Jade Lee Blogs

Thoughts and Stuff from Jade Lee, author of Exotic Fiction

Saturday, March 8, 2008

My Malignant Mind

There is a concept in energy mirrors that has become a kind of holy grail to me. I can see it, I can sometimes touch it, but I can’t quite wrap my hands around it and own it. It is rooted in the earlier post–We Are All the Whole One Field–and it begins at the very beginning of everything.

At one point, the Whole One Field decided it wanted a relative experience. The One Field was everything, which is awesome. But what did nothing feel like? What about half? What about all the myriad shades of color in between? It wanted to know, and so it carved out a piece of itself and slowed it down. That piece became me. Another piece became you. Other pieces include the grass, the birds, the water, the Earth, and don’t forget all the other worlds and universes beyond our conception. But for the moment, let’s focus on one tiny piece we’ll call HB for Human Being.
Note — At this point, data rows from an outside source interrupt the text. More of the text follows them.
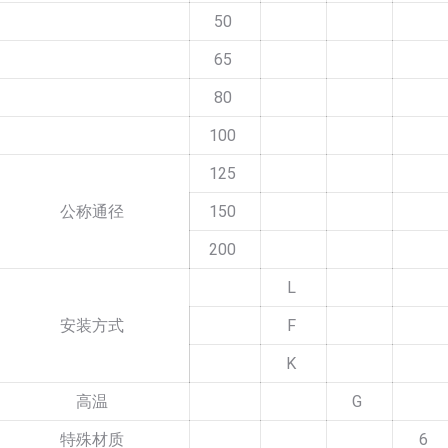
50
65
80
100
125
公称通径
150
200
L
安装方式
F
K
高温
G
特殊材质
6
HB’s body collects over a million neural inputs a second. That’s a whole bunch of data for just lying in bed breathing. Something had to organize all that data. And that something also needed to make decisions like when to walk, how to talk, and when to eat cheesecake rather than chocolate. Wham, the mind was created.

Now the mind is an awesome creative force. It can manipulate all that fabulous data, come to conclusions, decide on new paths, even choose to access the Whole One Field and experience Everything again. Unfortunately, somewhere along the way, it forgot that it wasn’t THE SOURCE. I--the mind--am in charge, it declared, and it was damn well going to stay there.

So, when the mind decides it wants to do energy healing, it cheers itself on. Okay, let’s get specific. MY mind cheered me on. I was going to do all sorts of cool, mystical stuff. Except in order to do any real energy work, I had to access the One Field and STAY THERE. Otherwise, I’m just playing with my imagination, which is way cool, but it isn’t very helpful to the other pieces of the One Field out there who would like my attention. So here I go...

It took me about five years, but I can now quiet my body (depending on how much caffeine I’ve had), quiet my mind (babble, babble, okay, I’m breathing, I’m silent, I’m...), and access the Whole One Field. Easy-peezy. "Yeah!" cheers my mind. "I’m the Whole One Field." Well, I WAS the whole One Field. Now I’m in my mind/body again congratulating myself.

I am the Whole One Field. My breathing lengthens. My body stills. I touch a silent peace. "Yeah, I got to it again! Woo hoo! Now what?" Back in mind/body.

I am the Whole One Field. My headache eases. My back straightens. My breath... "So, what am I doing in the One Field? What’s going on?"

I am the Whole One Field. "Yeah, I got that. So when’s lunch? Am I thin yet? Headache’s coming back, so that obviously didn’t work."

And there you have my malignant mind.